>>>>>

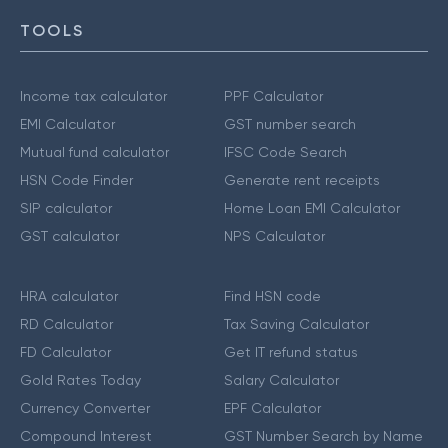
TOOLS
Income tax calculator
PPF Calculator
EMI Calculator
GST number search
Mutual fund calculator
IFSC Code Search
HSN Code Finder
Generate rent receipts
SIP calculator
Home Loan EMI Calculator
GST calculator
NPS Calculator
HRA calculator
Find HSN code
RD Calculator
Tax Saving Calculator
FD Calculator
Get IT refund status
Gold Rates Today
Salary Calculator
Currency Converter
EPF Calculator
Compound Interest
GST Number Search by Name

<<<<<

# Task description:
Copy out exactly the lines between the line with "GST calculator" and the last line of the entries, counting both of those lines.

# Exercise output:
GST calculator
NPS Calculator
HRA calculator
Find HSN code
RD Calculator
Tax Saving Calculator
FD Calculator
Get IT refund status
Gold Rates Today
Salary Calculator
Currency Converter
EPF Calculator
Compound Interest
GST Number Search by Name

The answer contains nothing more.